Study areas, cats and sampling

Cats were sampled from March 2016 to April 2017 in two Mediterranean endemic areas of CanL: Sicily (Italy) and Catalonia (Spain). Catalan samples were collected at the Fundació Hospital Clínic Veterinari (Bellaterra, Barcelona), Hospital Clinic Xinesca (Vilassar de Mar, Barcelona) and Vetamic Hospital Veterinari Cambrils (Cambrils, Tarragona). Sicilian samples were collected at Ospedale Veterinario Didattico (Università degli Studi di Messina, Dipartimento di Scienze Veterinarie, Messina) and at Ambulatorio Veterinario Santa Lucia (Lipari, Messina). Inclusion criteria for enrollment included the exposure to at least one sand-fly season and no treatment with repellent ectoparasiticides (i.e. pyrethroid products). Sex, age class, breed, clinical status, lifestyle of pet cats (indoors, outdoors), and number of stray cats at each sampling site are summarized in Table 1. Age was classified as follows: young (6–18 months); adult (between 19 and 96 months); and old (> 96 months). The clinical status of cats was defined as “sick” or “apparently healthy” based on data available from history and physical examination. Sick cats were considered when clinical signs compatible with FeL (i.e. lymph node enlargement, skin, mucosal or eye lesions, stomatitis, weight loss, chronic kidney disease, anaemia) were found as previously described [7]. Apparently healthy cats were considered when no clinical signs were present with the exception of four cats admitted because of trauma that were also included in this group.
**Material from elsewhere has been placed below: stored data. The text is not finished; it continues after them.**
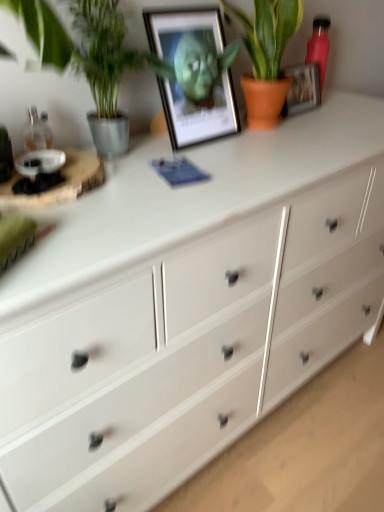 At what (x,y) coordinates should I click in order to perform the action: click on vacant space in front of metallic framed picture at upper center. Please return your answer as a coordinate pair (x, y). The image size is (384, 512). Looking at the image, I should click on (220, 164). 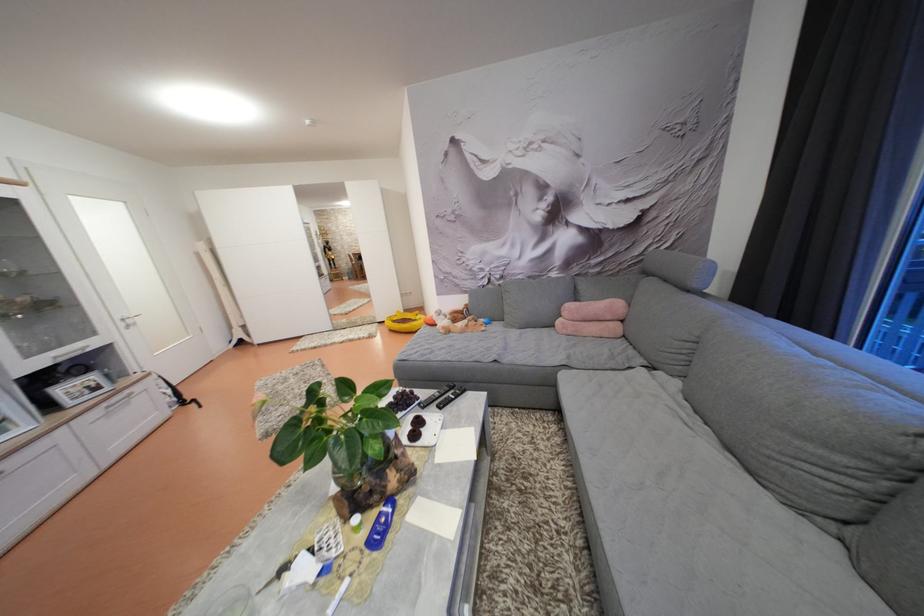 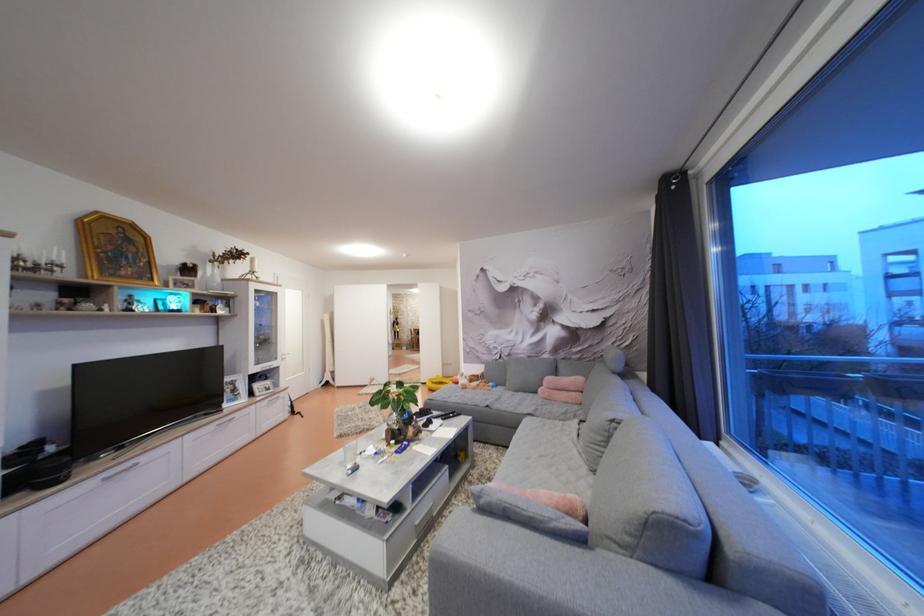 Where in the second image is the point corresponding to (35,361) from the first image?

(263, 370) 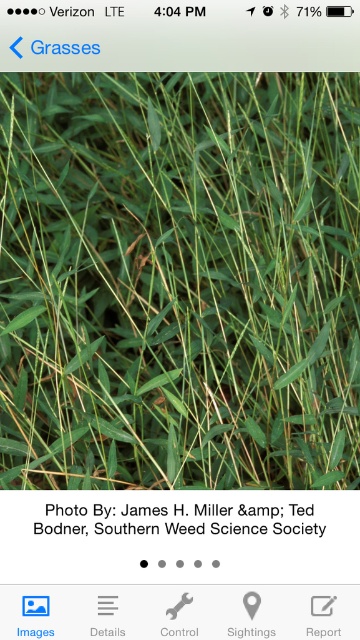 You are using a plant identification app and see the green matte grass at center and the black paper at center in the image. Which object is taller?

The green matte grass at center is taller than the black paper at center.

You are holding a phone with the plant identification app open. The app requires you to position the green matte grass at center within the camera frame for analysis. If your phone camera is 1.36 meters away from the grass, will the grass be in focus? Assume the camera has a minimum focus distance of 0.5 meters and can focus on objects up to 5 meters away.

The green matte grass at center and camera are 1.36 meters apart. Since the phone camera can focus on objects between 0.5 meters and 5 meters away, the grass will be in focus because 1.36 meters falls within that range.

You are using a plant identification app and see two points on the screen. The first point is at coordinates point (x=167, y=138) and the second is at point (x=52, y=528). Which point is closer to you?

Point (x=167, y=138) is further to the viewer than point (x=52, y=528), so the point closer to you is point (x=52, y=528). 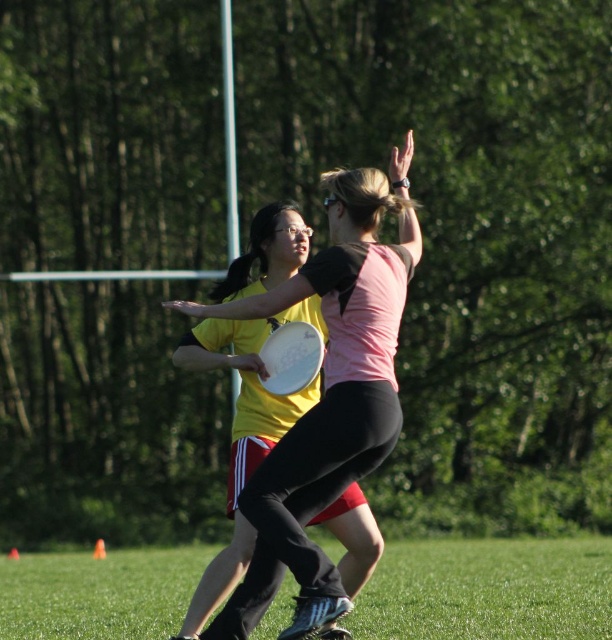 You are a player in an ultimate frisbee game on the grassy field. You see the green grass at lower center and the matte white frisbee at center. Which object is closer to you?

The green grass at lower center is closer to you because the matte white frisbee at center is behind it.

You are a player in an ultimate frisbee game on a grassy field. You want to run from the green grass at lower center to catch the white matte frisbee at center. Can you reach it before it lands?

The distance between the green grass at lower center and the white matte frisbee at center is 3.66 meters. If you can sprint that distance quickly enough before the frisbee lands, you might be able to catch it. However, this depends on your running speed and the frisbee trajectory.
One milliliter of blood, aseptically put into a heparin tube, was used for whole blood assay within 24 h after blood sampling. EDTA blood and blood serum were also obtained and immediately aliquoted and stored at -20 °C until processed for DNA extraction and serological investigations, respectively.
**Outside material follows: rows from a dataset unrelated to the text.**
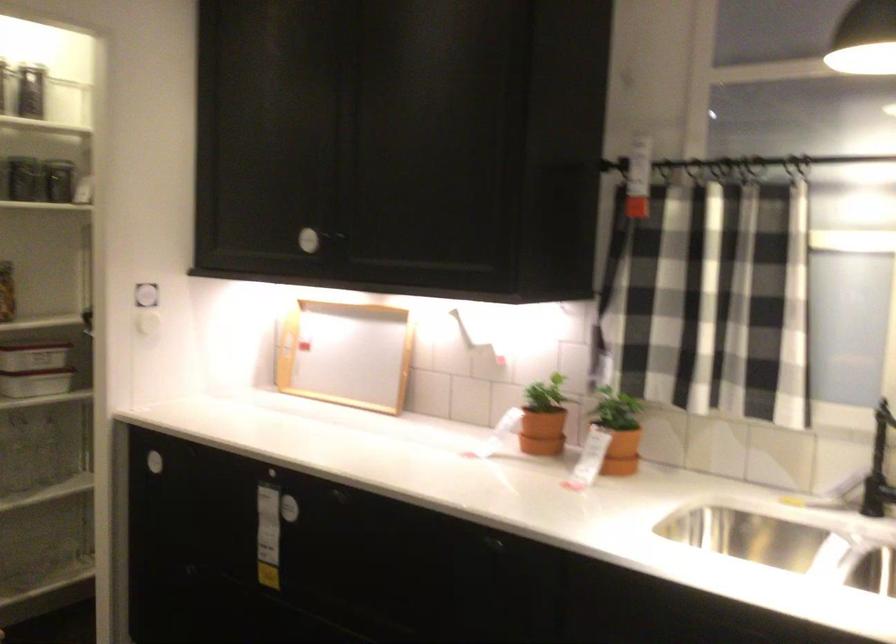 Describe the element at coordinates (879, 468) in the screenshot. I see `the black faucet handle` at that location. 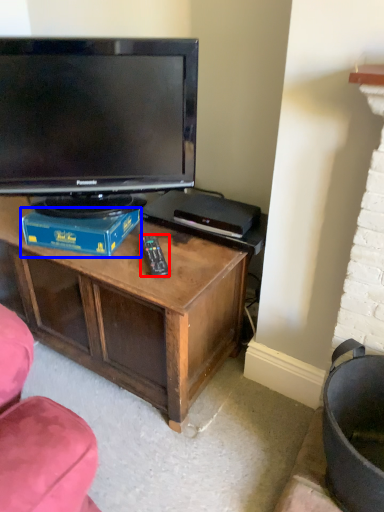 Question: Which of the following is the closest to the observer, remote (highlighted by a red box) or book (highlighted by a blue box)?

Choices:
 (A) remote
 (B) book

Answer: (A) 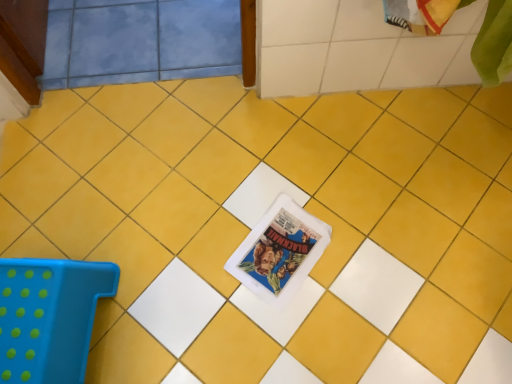 Locate an element on the screen. The height and width of the screenshot is (384, 512). free space to the back side of blue plastic stool at lower left is located at coordinates (81, 219).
Feline IFN-γ release whole blood assay

Whole blood assays were performed as previously described in dogs [10] with some minor modifications to adapt the technique to the smaller volume of blood available. Heparinized blood was diluted at a ratio of 1:10 with medium and after five days the supernatant was collected from unstimulated cultured cells. Two aliquots of diluted blood were respectively cultured with Concanavalin-A (ConA) or L. infantum soluble antigen (LSA) to subsequently recover supernatants from stimulated blood cells.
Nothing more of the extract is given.